Many “lobbyists” are actually homemakers, retired people, parents, students, and others with a genuine personal, rather than purely professional, interest in our state laws.
They take it on themselves to explain, educate, and yes, sometimes annoy in order to get their item further up a legislator’s agenda.
This is what is otherwise known as democracy.
So what is the legislative agenda your new Savannah Mayor and Council are pushing, whether in person or through lobbyists? Here’s a quick breakdown:
Confiscated Weapons. Currently, most confiscated weapons by law must be auctioned off. The City wants the option whether to auction or destroy them.
Reduce Gun Violence. This would focus on supporting so-called red flag laws, expanded background checks, limits on magazine capacity, and – maybe thorniest of all – expanding the City’s authority to ban firearms in certain public areas.
Recycling Funding. Would allow the current fee on solid waste to be expanded to help fund recycling efforts.
Sovereign Immunity. One of the more sweeping items. This would limit City liability and cap payout amounts in personal injury lawsuits. Currently the City faces extreme budget jeopardy when they have to pay multi-million dollar settlements, such as the landmark $9.5 million settlement with Shanta Greene after a tree limb on City property fell on her, causing extensive bodily trauma. City Attorney Bates Lovett has warned Council directly that continued high-dollar settlements and payouts of this nature can literally lead to loss of police and fire coverage citywide.
SDRA Board. This would lower the required number of board members of the Savannah Development and Renewal Authority — itself slated for a bit of a renewal — to 17 from 25.
Smoke Alarms. Would allow City to increase penalities for not having them in rental properties.
Logistics Technology Corridor. Would add a suite of tax incentives to encourage its formation and development.
Tax Revenue. Would “explore different revenue streams to help lower property taxes.” The shortest agenda item with probably the widest impact on citizens and businesses, likely including an effort at instituting impact fees on new development. I’d keep a really close eye on this if I were you.
Cap on Swings in Commercial Tax Assessments. Self-explanatory but potentially sweeping in impact.
Staggered Term Limits for City Council. Much easier said than done, and also one worth watching closely.
Safe Houses. Expand funding and development to cut down on child abuse and trafficking.
Small Business Personal Property Tax Exemption. Increase from $7500 to $10,000.

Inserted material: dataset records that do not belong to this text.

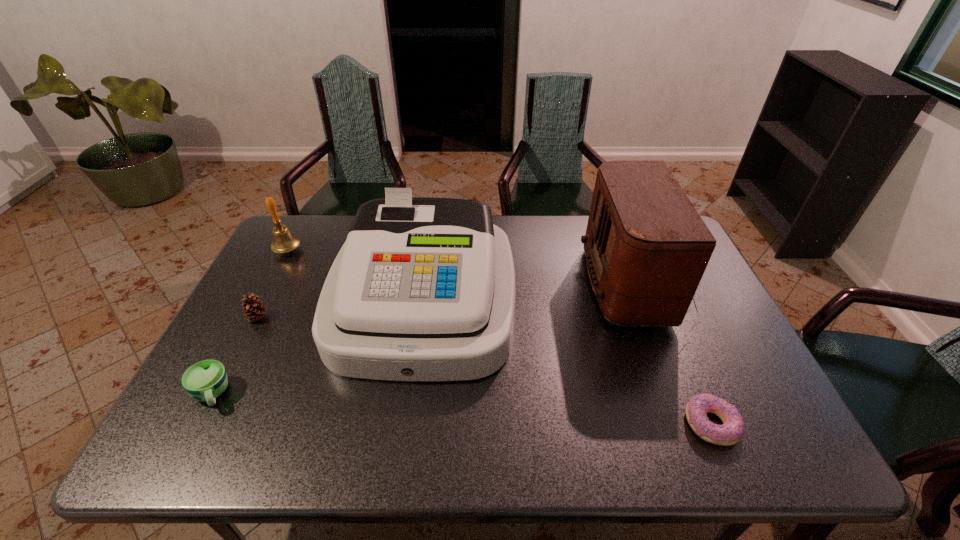 At what (x,y) coordinates should I click in order to perform the action: click on radio receiver. Please return your answer as a coordinate pair (x, y). Image resolution: width=960 pixels, height=540 pixels. Looking at the image, I should click on (647, 248).

At what (x,y) coordinates should I click in order to perform the action: click on cash register. Please return your answer as a coordinate pair (x, y). The width and height of the screenshot is (960, 540). Looking at the image, I should click on point(423,290).

Image resolution: width=960 pixels, height=540 pixels. I want to click on bell, so click(284, 241).

I want to click on the third shortest object, so click(x=254, y=310).

Locate an element on the screen. cup is located at coordinates (205, 380).

At what (x,y) coordinates should I click in order to perform the action: click on the shortest object. Please return your answer as a coordinate pair (x, y). Looking at the image, I should click on (733, 428).

You are a GUI agent. You are given a task and a screenshot of the screen. Output one action in this format:
    pyautogui.click(x=<x>, y=<y>)
    Task: Click on the vacant point located 0.350m on the front panel of the radio receiver
    
    Given the screenshot: What is the action you would take?
    pyautogui.click(x=468, y=284)

The width and height of the screenshot is (960, 540). In order to click on vacant space located 0.190m on the front panel of the radio receiver in this screenshot , I will do `click(521, 284)`.

Locate an element on the screen. This screenshot has height=540, width=960. free space located 0.230m on the front panel of the radio receiver is located at coordinates (508, 284).

At what (x,y) coordinates should I click in order to perform the action: click on free space located 0.090m on the left of the third object from right to left. Please return your answer as a coordinate pair (x, y). The image size is (960, 540). Looking at the image, I should click on (302, 301).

Port Container Fee. A real biggie! I and others have long advocated for reinstating a modest fee per container coming through the Port of Savannah, earmarked for local purposes. The current SPLOST only funds construction projects and can’t be used to help with affordable housing, poverty, etc.
Update Local Maintenance and Improvement Grant. Port-related.
Behavioral Health Crisis Centers. Support/increase funding.
HUD Funds. Seek more funds from federal gov’t for housing.
Protect Local Abandoned Shopping Cart Ordinance. Essentially pushes back against the retail store lobby, which is fighting increased accountability for reclaiming shopping carts.
STVRs. Would preserve the City’s ability to regulate Airbnbs and other vacation rentals against state interference.
Local Rule on Building Standards. Another real biggie — this fights a state effort to basically eliminate a city’s power to regulate zoning and building standards. Watch this one very closely!
Property Tax Bill Fees. Would oppose limitation to how cities manage property tax bills.
As you can see, some of these items, however innocuously worded, might have great local impact. We’ll keep you posted as developments occur.